Bacterial genome annotation using Prokka

(You should run this after running Genome Assembly.)

After you have de novo assembled your genome sequencing reads into contigs, it is useful to know what genomic features are on those contigs. The process of identifying and labelling those features is called genome annotation.

In this tutorial you will:

  1. Download and install Prokka
  2. Annotate a FASTA file of contigs
  3. Search the resulting annotated genes with BLAST.

Prokka is a tool that facilitates the fast annotation of prokaryotic genomes.

The goals of this tutorial are to:

  • Install Prokka
  • Use Prokka to annotate our genomes
  • Take a brief look at some downstream uses of the annotations.

Installing Prokka

Download and extract the latest version of prokka:

cd ~/
wget http://www.vicbioinformatics.com/prokka-1.12.tar.gz
tar -xvzf prokka-1.12.tar.gz

We also will need some dependencies such as bioperl:

sudo apt-get -y install bioperl libdatetime-perl libxml-simple-perl \
    libdigest-md5-perl python ncbi-blast+ fastqc

and then we have to install some Perl libraries, too:

sudo bash
export PERL_MM_USE_DEFAULT=1
export PERL_EXTUTILS_AUTOINSTALL="--defaultdeps"
perl -MCPAN -e 'install "XML::Simple"'
exit

Now, you should be able to add Prokka to your $PATH and set up the index for the sequence database:

export PATH=$PATH:$HOME/prokka-1.12/bin
echo 'export PATH=$PATH:$HOME/prokka-1.12/bin' >> ~/.bashrc
prokka --setupdb

Prokka should be good to go now– you can check to make sure that all is well by typing prokka. This should print the help screen with all available options.

Running Prokka

Make a new directory for the annotation:

cd ~/
mkdir annotation
cd annotation

Link the metagenome assembly file into this directory:

ln -fs ~/work/ecoli-assembly.fa

Now it is time to run Prokka! There are tons of different ways to specialize the running of Prokka. We are going to keep it simple for now, though. It will take a little bit to run.

prokka ecoli-assembly.fa --outdir prokka_annotation --prefix myecoli

This will generate a new folder called prokka_annotation in which will be a series of files, which are detailed here.

The output of prokka is pretty interesting to watch scroll by - it does a lot of different things, including finding tRNAs.

One of the main files output by prokka for annotation is a GFF file, which stands for “gene feature format”. Take a quick look at the annotations –

grep -v ^## prokka_annotation/myecoli.gff | head

and you can see what kinds of things Prokka outputs. (Note the putative deoxyribonuclease Rhsc halfway down the page.)

Interestingly, we have now “closed the loop” on variant calling – if you recall from the variant calling lesson, in order to determine where the variants were in the genome, we needed a GFF file. And, before that, in order to map the reads to a reference, we need a reference! Well, we assembled a reference in Genome Assembly, and we just constructed a GFF annotation file using Prokka, so now if you had a different set of reads from a different (mutated or evolved) genome, you could map those reads to this set and call variants.

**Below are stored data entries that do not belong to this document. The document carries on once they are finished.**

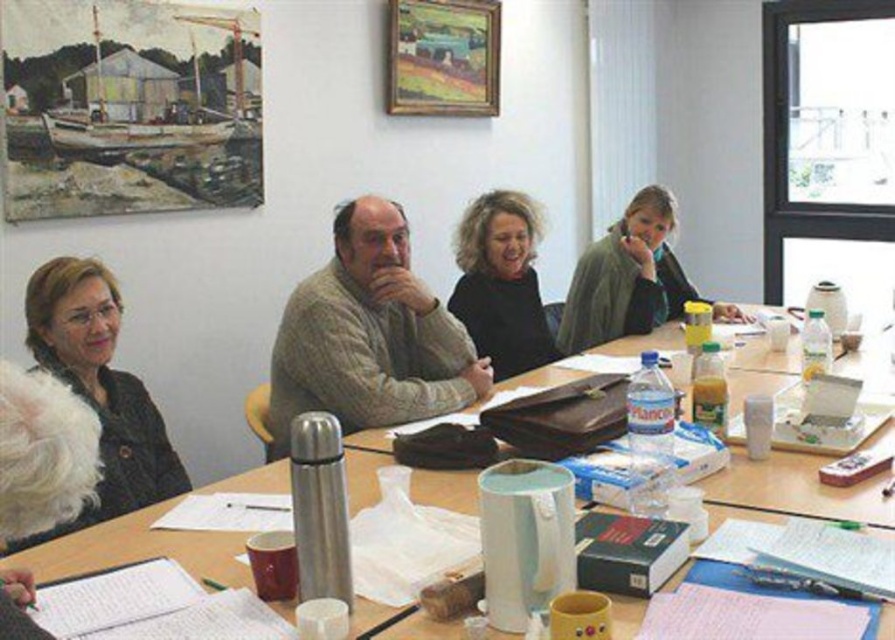 Is white paper at upper left to the left of black sweater at center from the viewer's perspective?

Yes, white paper at upper left is to the left of black sweater at center.

Is point (638, 612) less distant than point (492, 268)?

That is True.

This screenshot has height=640, width=895. What are the coordinates of `white paper at upper left` in the screenshot? It's located at (791, 492).

Between point (273, 472) and point (108, 289), which one is positioned behind?

Point (108, 289)

Is point (780, 461) positioned before point (128, 496)?

Yes.

Is point (198, 531) in front of point (90, 372)?

That is True.

Locate an element on the screen. The image size is (895, 640). white paper at upper left is located at coordinates (791, 492).

Is black fuzzy jacket at lower left positioned at the back of black sweater at center?

No, black fuzzy jacket at lower left is closer to the viewer.

This screenshot has width=895, height=640. I want to click on black fuzzy jacket at lower left, so click(x=99, y=388). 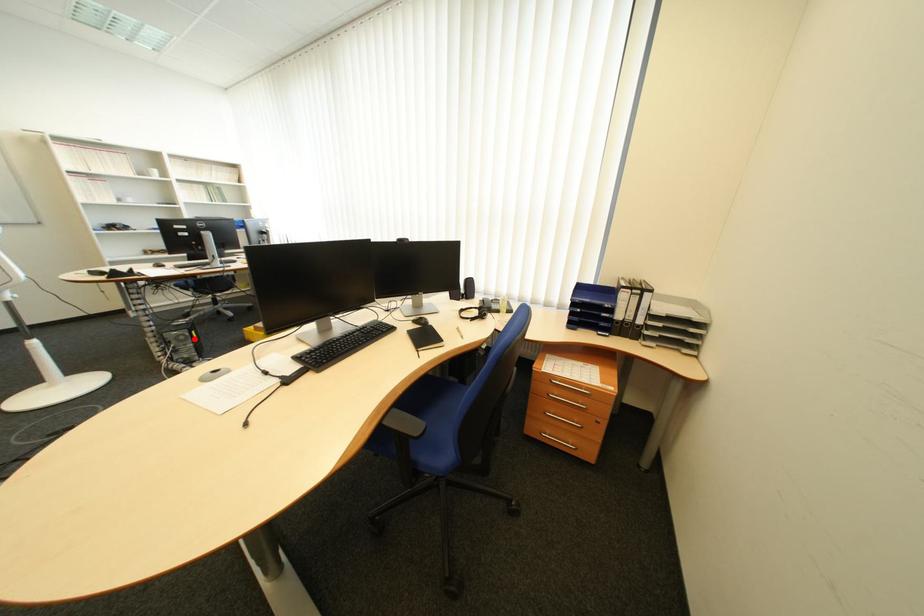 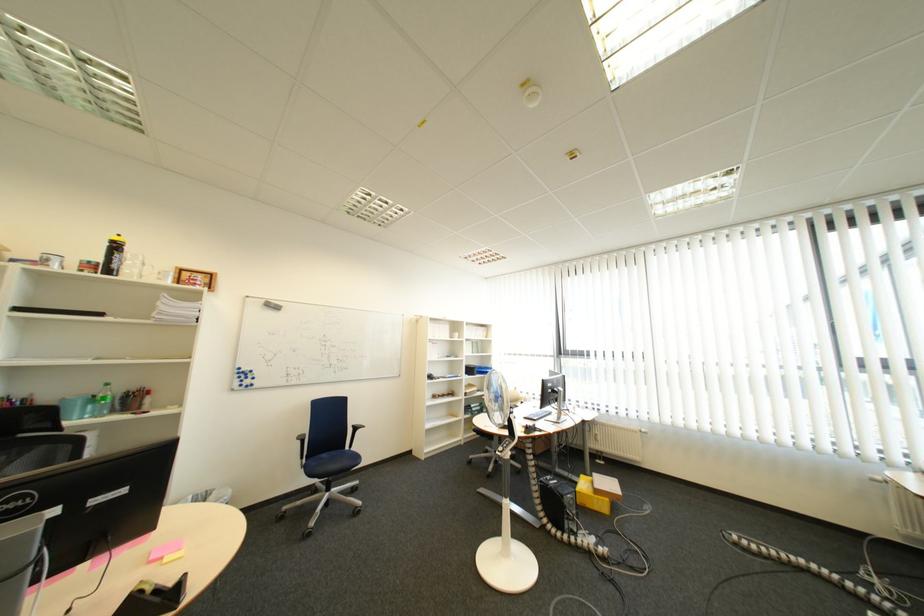 Find the pixel in the second image that matches the highlighted location in the first image.

(585, 503)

There are several other things you can do with these annotation files. It’s close to being ready to upload to NCBI as a provisional genome anonotation for this microbe, believe it or not! You can also download the GFF file and use it in a genome browser like [Artemis](http://www.sanger.ac.uk/science/tools/artemis), and we’d be happy to show you how to do that (but it involves installing software on your laptop, so we avoid doing that in class).

Searching the annotated genes

Another thing you can do is BLAST. If you recall from the very first thing we did, BLAST lets you search gene sequences against gene sequences. Helpfully, prokka outputs all of the predicted protein coding sequences as prokka_annotation/myecoli.faa:

head prokka_annotation/myecoli.faa

Let’s go grab ALL of the E. coli genes from NCBI’s assembly database:

curl -L -o ncbi-ecoli.faa.gz ftp://ftp.ncbi.nlm.nih.gov/genomes/all/GCF/000/005/845/GCF_000005845.2_ASM584v2/GCF_000005845.2_ASM584v2_protein.faa.gz

and make a BLAST database of it:

gunzip ncbi-ecoli.faa.gz
makeblastdb -in ncbi-ecoli.faa -dbtype prot

and now search it with the genes predicted by prokka:

blastp -query prokka_annotation/myecoli.faa -db ncbi-ecoli.faa | less

page down through the matches using spacebar (‘q’ to quit) and look to see if you find some good ones. (The first few seem spurious which is odd, since we’re searching E. coli against E. coli! But the matches are not significant - see the e-values.)